Drawing from experience in trading cryptocurrencies across various venues, including “centralized exchanges, noncustodial exchanges, OTC, and smart contract-based exchanges”, Spencer detailed several risks associated with centralized and noncentralized exchanges:
“The simple formula of custodial risk = (amount x time) / size of balance sheet can be useful in evaluating the risk of trading on a particular venue. In a traditional centralized custodial exchange, you take bigger risks by storing large amounts of cryptocurrency there for a long period of time, but that can be mitigated by using exchanges with larger balance sheets than can absorb a multi-million dollar hack. Unfortunately, the balance sheet strength of an exchange is usually not very transparent.”
Spencer argued that the term “noncustodial” is regularly misused, claiming that many purportedly noncustodial platforms would more accurately be described as temporarily custodial. According to Spencer, noncustodial exchanges decrease their users’ risk by shortening the time frame during which they hold onto the assets, however:
“Users are still subject to being censored and the lack of transparency in what the noncustodial exchange does with assets once they are received.”
Despite such, Spencer stated that said noncustodial platforms “encourage better crypto hygiene by having users actually manage their private keys as opposed to relying on bits in a centralized exchange’s database.”
Spencer asserted that smart contract-based exchanges are the only platforms that can be truly noncustodial. He described these platforms as being relatively new, typically hosting “lower liquidity than their centralized counterparts” and having a steep learning curve. However, he concluded that smart contract-based exchanges are a step in the right direction, as they “preserve both the privacy and safety of assets of the users trading on them.”
Noncustodial exchanges decentralize trust
Steven Quinn, a product manager at cryptocurrency exchanges Eosfinex and Bitfinex, shared his view that “noncustodial solutions eliminate the need to trust a third-party with precious assets”, offering numerous benefits to both consumers and the industry.
Despite arguing that noncustodial exchanges have the potential to drive a “new paradigm” in digital currency trade, Quinn identified several major challenges to the widespread adoption of decentralized exchange platforms.

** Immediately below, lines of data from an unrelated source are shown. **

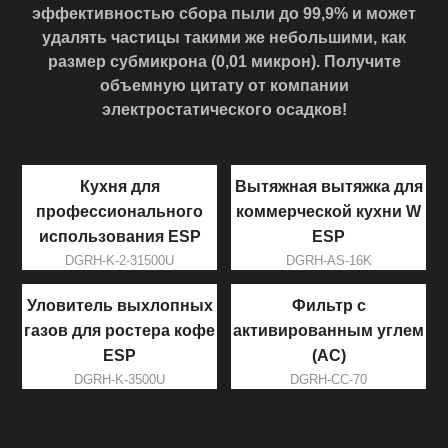
эффективностью сбора пыли до 99,9% и может
удалять частицы такими же небольшими, как
размер субмикрона (0,01 микрон). Получите
объемную цитату от компании
электростатического осадков!
Кухня для
Вытяжная вытяжка для
профессионального
коммерческой кухни W
использования ESP
ESP
DGRH-K-2-31500U
DGRH-AS-16K
Уловитель выхлопных
Фильтр с
газов для ростера кофе
активированным углем
ESP
(AC)
DGRH-K-3500U
DGRH-CC-70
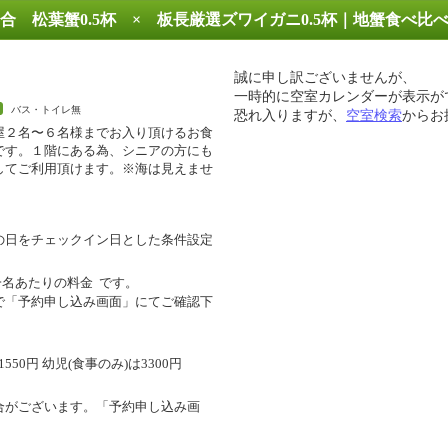
 松葉蟹0.5杯 × 板長厳選ズワイガニ0.5杯｜地蟹食べ比
誠に申し訳ございませんが、
一時的に空室カレンダーが表示が
バス・トイレ無
恐れ入りますが、
空室検索
からお
屋２名〜６名様までお入り頂けるお食
です。１階にある為、シニアの方にも
してご利用頂けます。※海は見えませ
の日をチェックイン日とした条件設定
一名あたりの料金
です。
で「予約申し込み画面」にてご確認下
550円 幼児(食事のみ)は3300円
合がございます。「予約申し込み画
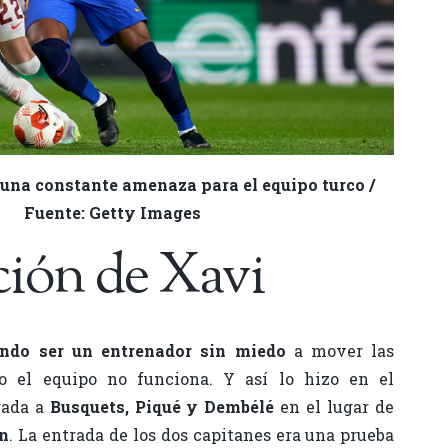
una constante amenaza para el equipo turco /
Fuente: Getty Images
ción de Xavi
ndo ser un entrenador sin miedo
a mover las
o el equipo no funciona. Y así lo hizo en el
rada a
Busquets, Piqué y Dembélé
en el lugar de
an
. La entrada de los dos capitanes era una prueba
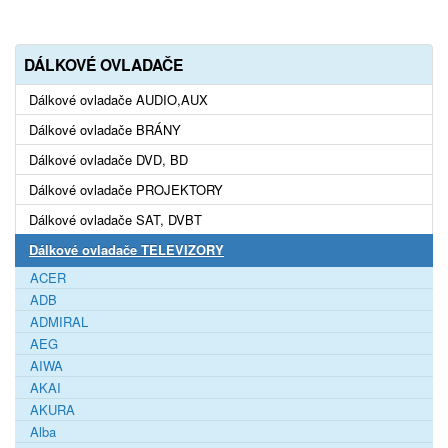
DÁLKOVÉ OVLADAČE
Dálkové ovladače AUDIO,AUX
Dálkové ovladače BRÁNY
Dálkové ovladače DVD, BD
Dálkové ovladače PROJEKTORY
Dálkové ovladače SAT, DVBT
Dálkové ovladače TELEVIZORY
ACER
ADB
ADMIRAL
AEG
AIWA
AKAI
AKURA
Alba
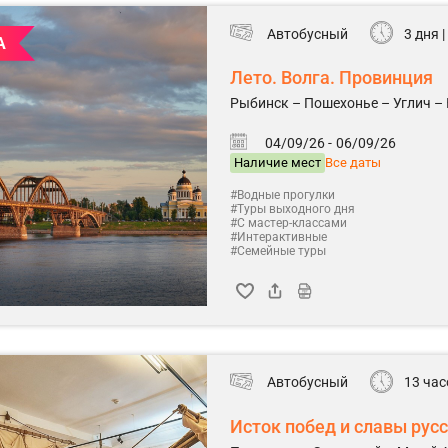
Автобусный
3 дня |
А
Лето. Волга. Провинция
Рыбинск – Пошехонье – Углич – 
04/09/26 -
06/09/26
Наличие мест
Все даты
#Водные прогулки
#Туры выходного дня
#С мастер-классами
#Интерактивные
#Семейные туры
Автобусный
13 час
Исток побед и славы рус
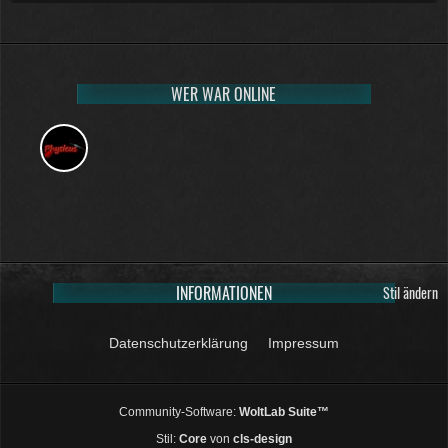
WER WAR ONLINE
INFORMATIONEN
Stil ändern
Datenschutzerklärung
Impressum
Community-Software:
WoltLab Suite™
Stil:
Core
von
cls-design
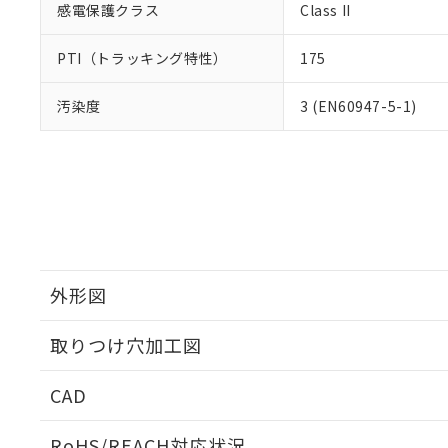
感電保護クラス
Class II
PTI（トラッキング特性）
175
汚染度
3 (EN60947-5-1)
外形図
取りつけ穴加工図
CAD
ログイン/会員登録いただくと、CADデータをダウンロ
RoHS/REACH対応状況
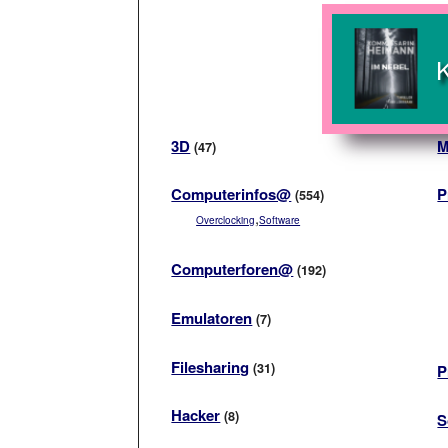
3D
M
(47)
Computerinfos@
P
(554)
,
Overclocking
Software
Computerforen@
(192)
Emulatoren
(7)
Filesharing
(31)
P
Hacker
(8)
S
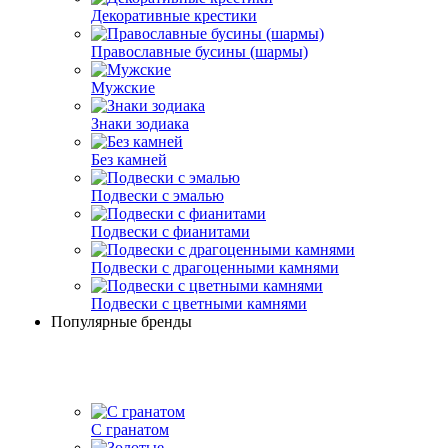
Декоративные крестики
Православные бусины (шармы)
Мужские
Знаки зодиака
Без камней
Подвески с эмалью
Подвески с фианитами
Подвески с драгоценными камнями
Подвески с цветными камнями
Популярные бренды
С гранатом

“Throughput and speed are limitations of decentralized exchanges. These exchanges often rely on a blockchain network for settling trades. So, exchanges that are built on Ethereum for example are at the mercy of Ethereum’s maximum transaction throughput of about 15 transactions per second. Even if millions of users were to switch to a decentralized exchange today, some exchanges wouldn’t be in a position to adequately handle the demand.”
Quinn also mentioned that noncustodial platforms require users to experience an entirely new learning curve to adjust to such platforms, emphasizing that “users need to learn how to keep custody of their own funds while connecting their wallets to the platform.”